(Entries taken from a collection)
═══

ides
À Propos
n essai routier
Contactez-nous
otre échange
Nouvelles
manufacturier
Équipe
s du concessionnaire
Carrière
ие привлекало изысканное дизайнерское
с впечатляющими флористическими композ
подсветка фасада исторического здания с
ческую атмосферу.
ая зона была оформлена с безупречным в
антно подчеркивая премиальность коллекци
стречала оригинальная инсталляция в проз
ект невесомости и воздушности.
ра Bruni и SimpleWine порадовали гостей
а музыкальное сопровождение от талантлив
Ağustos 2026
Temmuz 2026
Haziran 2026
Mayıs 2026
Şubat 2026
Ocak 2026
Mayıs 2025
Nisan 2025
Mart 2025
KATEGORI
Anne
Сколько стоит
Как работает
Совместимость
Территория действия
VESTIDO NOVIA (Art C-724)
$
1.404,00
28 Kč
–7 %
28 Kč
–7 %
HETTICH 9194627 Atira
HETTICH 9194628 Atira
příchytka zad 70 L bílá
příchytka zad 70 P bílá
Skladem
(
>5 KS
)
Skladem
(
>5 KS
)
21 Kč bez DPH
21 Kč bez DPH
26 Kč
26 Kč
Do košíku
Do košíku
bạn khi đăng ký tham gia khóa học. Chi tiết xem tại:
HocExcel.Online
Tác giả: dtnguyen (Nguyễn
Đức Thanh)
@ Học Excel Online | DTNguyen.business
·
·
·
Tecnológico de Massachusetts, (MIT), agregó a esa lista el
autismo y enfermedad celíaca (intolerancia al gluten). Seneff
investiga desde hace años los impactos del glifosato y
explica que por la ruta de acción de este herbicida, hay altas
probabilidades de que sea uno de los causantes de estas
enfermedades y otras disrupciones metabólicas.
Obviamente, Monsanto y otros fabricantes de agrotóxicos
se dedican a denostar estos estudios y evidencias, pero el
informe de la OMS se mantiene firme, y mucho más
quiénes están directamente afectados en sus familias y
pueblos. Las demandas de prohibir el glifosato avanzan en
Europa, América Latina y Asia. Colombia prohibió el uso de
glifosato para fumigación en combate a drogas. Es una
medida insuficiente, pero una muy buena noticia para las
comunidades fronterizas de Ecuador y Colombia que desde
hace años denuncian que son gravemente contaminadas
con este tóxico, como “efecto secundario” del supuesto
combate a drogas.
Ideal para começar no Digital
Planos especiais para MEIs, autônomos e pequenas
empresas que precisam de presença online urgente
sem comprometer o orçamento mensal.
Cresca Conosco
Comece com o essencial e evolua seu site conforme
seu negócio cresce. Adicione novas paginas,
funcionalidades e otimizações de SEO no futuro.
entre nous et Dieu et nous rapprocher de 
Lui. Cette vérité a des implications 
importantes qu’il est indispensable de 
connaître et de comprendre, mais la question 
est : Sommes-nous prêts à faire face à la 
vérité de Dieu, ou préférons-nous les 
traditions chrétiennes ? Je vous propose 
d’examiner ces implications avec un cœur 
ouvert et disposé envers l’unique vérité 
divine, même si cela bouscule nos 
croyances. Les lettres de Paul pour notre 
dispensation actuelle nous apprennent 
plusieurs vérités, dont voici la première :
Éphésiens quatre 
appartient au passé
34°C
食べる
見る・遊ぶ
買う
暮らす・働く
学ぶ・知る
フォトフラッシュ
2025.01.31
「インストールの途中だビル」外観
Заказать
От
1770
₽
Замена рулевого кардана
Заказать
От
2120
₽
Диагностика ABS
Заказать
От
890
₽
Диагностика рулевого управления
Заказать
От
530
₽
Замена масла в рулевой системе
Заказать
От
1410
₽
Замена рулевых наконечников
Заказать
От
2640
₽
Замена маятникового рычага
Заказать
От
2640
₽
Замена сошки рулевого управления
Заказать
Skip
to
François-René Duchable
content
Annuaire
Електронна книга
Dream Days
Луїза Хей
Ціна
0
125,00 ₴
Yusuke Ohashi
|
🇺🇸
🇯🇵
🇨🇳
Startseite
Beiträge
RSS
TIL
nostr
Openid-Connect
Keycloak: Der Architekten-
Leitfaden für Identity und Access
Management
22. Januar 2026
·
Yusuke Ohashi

═══

→ WORK ORDER: Every line of the records should be reproduced exactly.

→ RESPONSE TO THIS TASK:
ides
À Propos
n essai routier
Contactez-nous
otre échange
Nouvelles
manufacturier
Équipe
s du concessionnaire
Carrière
ие привлекало изысканное дизайнерское
с впечатляющими флористическими композ
подсветка фасада исторического здания с
ческую атмосферу.
ая зона была оформлена с безупречным в
антно подчеркивая премиальность коллекци
стречала оригинальная инсталляция в проз
ект невесомости и воздушности.
ра Bruni и SimpleWine порадовали гостей
а музыкальное сопровождение от талантлив
Ağustos 2026
Temmuz 2026
Haziran 2026
Mayıs 2026
Şubat 2026
Ocak 2026
Mayıs 2025
Nisan 2025
Mart 2025
KATEGORI
Anne
Сколько стоит
Как работает
Совместимость
Территория действия
VESTIDO NOVIA (Art C-724)
$
1.404,00
28 Kč
–7 %
28 Kč
–7 %
HETTICH 9194627 Atira
HETTICH 9194628 Atira
příchytka zad 70 L bílá
příchytka zad 70 P bílá
Skladem
(
>5 KS
)
Skladem
(
>5 KS
)
21 Kč bez DPH
21 Kč bez DPH
26 Kč
26 Kč
Do košíku
Do košíku
bạn khi đăng ký tham gia khóa học. Chi tiết xem tại:
HocExcel.Online
Tác giả: dtnguyen (Nguyễn
Đức Thanh)
@ Học Excel Online | DTNguyen.business
·
·
·
Tecnológico de Massachusetts, (MIT), agregó a esa lista el
autismo y enfermedad celíaca (intolerancia al gluten). Seneff
investiga desde hace años los impactos del glifosato y
explica que por la ruta de acción de este herbicida, hay altas
probabilidades de que sea uno de los causantes de estas
enfermedades y otras disrupciones metabólicas.
Obviamente, Monsanto y otros fabricantes de agrotóxicos
se dedican a denostar estos estudios y evidencias, pero el
informe de la OMS se mantiene firme, y mucho más
quiénes están directamente afectados en sus familias y
pueblos. Las demandas de prohibir el glifosato avanzan en
Europa, América Latina y Asia. Colombia prohibió el uso de
glifosato para fumigación en combate a drogas. Es una
medida insuficiente, pero una muy buena noticia para las
comunidades fronterizas de Ecuador y Colombia que desde
hace años denuncian que son gravemente contaminadas
con este tóxico, como “efecto secundario” del supuesto
combate a drogas.
Ideal para começar no Digital
Planos especiais para MEIs, autônomos e pequenas
empresas que precisam de presença online urgente
sem comprometer o orçamento mensal.
Cresca Conosco
Comece com o essencial e evolua seu site conforme
seu negócio cresce. Adicione novas paginas,
funcionalidades e otimizações de SEO no futuro.
entre nous et Dieu et nous rapprocher de 
Lui. Cette vérité a des implications 
importantes qu’il est indispensable de 
connaître et de comprendre, mais la question 
est : Sommes-nous prêts à faire face à la 
vérité de Dieu, ou préférons-nous les 
traditions chrétiennes ? Je vous propose 
d’examiner ces implications avec un cœur 
ouvert et disposé envers l’unique vérité 
divine, même si cela bouscule nos 
croyances. Les lettres de Paul pour notre 
dispensation actuelle nous apprennent 
plusieurs vérités, dont voici la première :
Éphésiens quatre 
appartient au passé
34°C
食べる
見る・遊ぶ
買う
暮らす・働く
学ぶ・知る
フォトフラッシュ
2025.01.31
「インストールの途中だビル」外観
Заказать
От
1770
₽
Замена рулевого кардана
Заказать
От
2120
₽
Диагностика ABS
Заказать
От
890
₽
Диагностика рулевого управления
Заказать
От
530
₽
Замена масла в рулевой системе
Заказать
От
1410
₽
Замена рулевых наконечников
Заказать
От
2640
₽
Замена маятникового рычага
Заказать
От
2640
₽
Замена сошки рулевого управления
Заказать
Skip
to
François-René Duchable
content
Annuaire
Електронна книга
Dream Days
Луїза Хей
Ціна
0
125,00 ₴
Yusuke Ohashi
|
🇺🇸
🇯🇵
🇨🇳
Startseite
Beiträge
RSS
TIL
nostr
Openid-Connect
Keycloak: Der Architekten-
Leitfaden für Identity und Access
Management
22. Januar 2026
·
Yusuke Ohashi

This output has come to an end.